Teresa se toca el bajo vientre porque le duele. Es un dolor agudo, raro. Es como si le estiraran de una piel que no tiene, de unos huesos que no tiene y de unas ganas que tampoco. Está en ese momento del embarazo en el cual la gente no se atreve a preguntar, por si no lo estuviera, pero lo está. Vaya que sí lo está. Y mucho, como de cuatro meses, y ha engordado ocho kilos. Si se tratara de unos kilitos de más, tendría fácil solución, pero esto, ¡esto!... No sabe qué hacer con esto y de nuevo llega la culpa.
Teresa sale del dormitorio y se dirige a la cocina, cierra la puerta despacio, como para no ser oída, aunque está sola en la casa. Abre la ventana para evitar que el humo se extienda por la estancia y se enciende un pitillo. Le quedan dos en la cajetilla. Aspira la primera calada.
—Cuando me fume estos dos pitillos, no volveré a fumar más —promete a pesar de que no hay nadie que la escuche, pero Teresa siente que, al decirlo en voz alta, su nivel de compromiso es más real.
Segunda calada.
—O quizá sí lo haga, es peor la ansiedad; me lo ha dicho el doctor Bernal: «Es mejor fumar tres o cuatro cigarrillos al día que la misma abstinencia» —dice imitando la voz ronca y canalla de su ginecólogo.
—Demasiada abstinencia en mi vida. —Y esta última frase la dice sin darse cuenta, con una risa que acaba en mueca, y escupe hacia el patio una hebra de tabaco demasiado seca.
Tercera calada.
—Cuando termine estos dos cigarros ya no compro más. O quizá me compre una nueva cajetilla y fume en ocasiones especiales. Fumar tres o cuatro al día no es malo. Me lo ha dicho el doctor Bernal.
Cuarta calada.
—Fumaré a escondidas, no quiero que Jorge se entere.

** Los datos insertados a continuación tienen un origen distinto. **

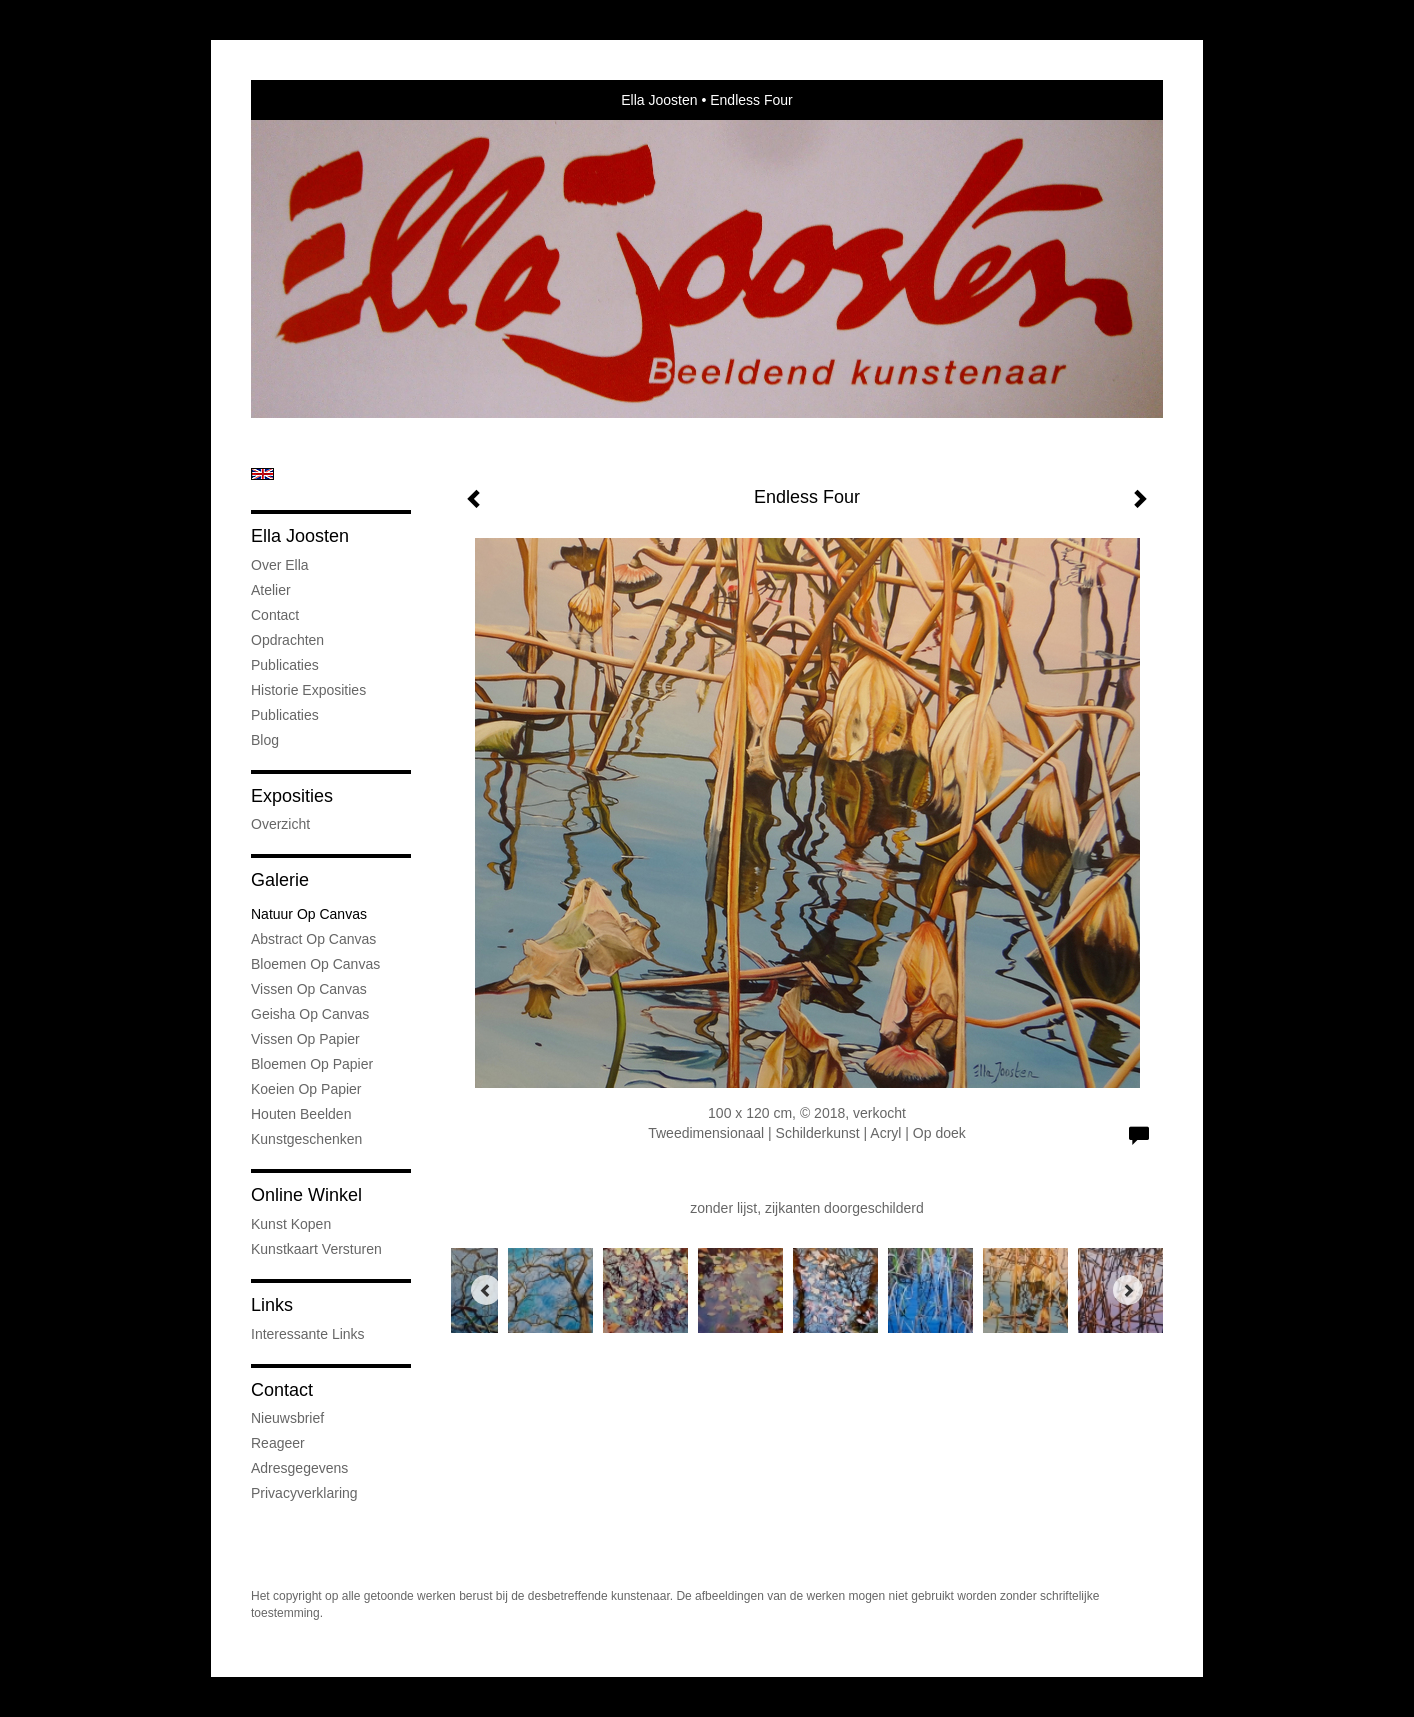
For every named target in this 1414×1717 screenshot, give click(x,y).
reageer (278, 1443)
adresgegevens (299, 1468)
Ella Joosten (659, 100)
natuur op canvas (309, 914)
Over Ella (280, 565)
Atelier (271, 590)
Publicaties (285, 665)
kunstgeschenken (306, 1139)
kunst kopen (291, 1224)
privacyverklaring (304, 1493)
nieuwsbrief (287, 1418)
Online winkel (306, 1195)
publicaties (285, 715)
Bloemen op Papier (312, 1064)
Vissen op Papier (305, 1039)
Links (272, 1305)
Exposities (292, 796)
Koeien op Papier (306, 1089)
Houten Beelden (301, 1114)
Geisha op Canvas (310, 1014)
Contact (275, 615)
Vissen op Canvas (309, 989)
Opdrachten (287, 640)
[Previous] (486, 1290)
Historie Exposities (308, 690)
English (262, 474)
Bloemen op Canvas (315, 964)
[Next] (1128, 1290)
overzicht (280, 824)
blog (265, 740)
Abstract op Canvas (313, 939)
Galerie (280, 880)
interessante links (308, 1334)
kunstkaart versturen (316, 1249)
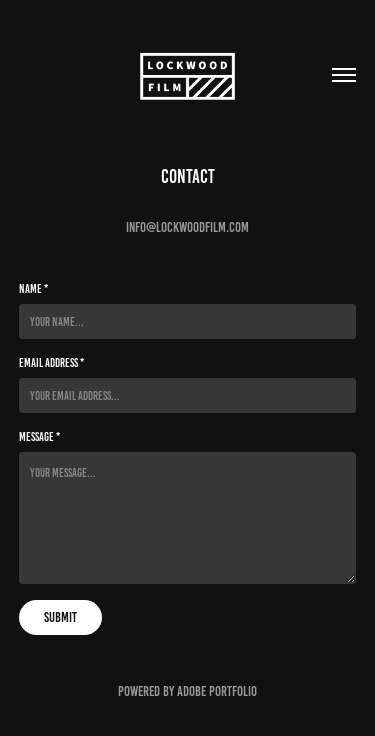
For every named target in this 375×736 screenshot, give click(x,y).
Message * (39, 436)
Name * (33, 288)
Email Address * (51, 362)
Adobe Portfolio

Su hermana vuelve a su cabeza y se le instala otra vez ese nerviosismo que por unos minutos el tabaco había calmado. Ahora no desea ser Patricia por nada en el mundo. Sería la única vez.
Quinta calada.
—Cuando todo esto pase, habrá que prepararse para la gran epopeya de cómo la gran Patricia sobrevivió al terremoto y, conociéndola, no se habrá salvado porque no llegara el terremoto a su casa. Seguro que sí, que sí llegó, pero logró librarlo y, a su paso, salvar a una decena de ancianos despeinados y niños en pijama. Es Patricia.
Sexta y última calada.
Mejor no, séptima calada y otra última hasta apurar el cigarrillo ya sintiendo el filtro arder en sus labios. Envuelve la colilla apagada en papel de cocina y la empuja hasta el fondo del cubo con los restos de la basura. Cierra la ventana y pulveriza la estancia con el ambientador olor «ropa planchada». Se lava los dientes durante tres minutos, que es el tiempo de cepillado que recomienda su dentista. Patricia, un minuto; Patricia, dos minutos; Patricia, tres minutos.
Vuelve al dormitorio y se enfrenta de nuevo a la estúpida maleta. Se mira en el espejo de cuerpo entero. Le han desaparecido las curvas. No está aún gorda, pero no tiene cintura. El pecho le ha crecido demasiado, igual que el culo y las piernas. Y los mofletes. Dios, ¡cómo los odia! Cuanto menos come, más le crecen, y no sabe cómo pararlo. Si pudiera hacerlo, si pudiera evitar que aquello creciera más, lo haría. Lo intentó en una ocasión, pero sin darse cuenta, y Jorge se volvió loco. Fue un accidente, le dijo a su marido. ¿Fue un accidente?, le respondió él con otra pregunta. ¿Fue un accidente?, se preguntó ella a solas. No supo qué responderse.
Vuelve a pulsar otra vez la tecla de rellamada y a escuchar el estúpido mensaje: «Il numero selezionato è sbagliato oppure la linea è fuori servizio».